Assignment:
Return, exactly and in full, the lines of the records below starting at the one with "Paypal In Talks With African Fintechs" and ending at the one with "Eunice Afolabi", and no other lines.

Collected data:
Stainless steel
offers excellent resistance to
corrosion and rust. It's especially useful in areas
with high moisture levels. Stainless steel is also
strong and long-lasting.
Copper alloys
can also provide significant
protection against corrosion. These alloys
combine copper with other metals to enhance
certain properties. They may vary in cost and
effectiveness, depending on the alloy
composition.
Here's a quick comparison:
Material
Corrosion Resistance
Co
---
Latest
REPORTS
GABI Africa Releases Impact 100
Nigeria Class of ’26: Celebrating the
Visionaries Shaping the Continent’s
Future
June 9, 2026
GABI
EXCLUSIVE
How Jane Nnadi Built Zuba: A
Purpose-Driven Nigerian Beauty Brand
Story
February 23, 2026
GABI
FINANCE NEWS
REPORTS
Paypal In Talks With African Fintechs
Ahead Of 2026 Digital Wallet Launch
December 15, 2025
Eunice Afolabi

Answer space:
Paypal In Talks With African Fintechs
Ahead Of 2026 Digital Wallet Launch
December 15, 2025
Eunice Afolabi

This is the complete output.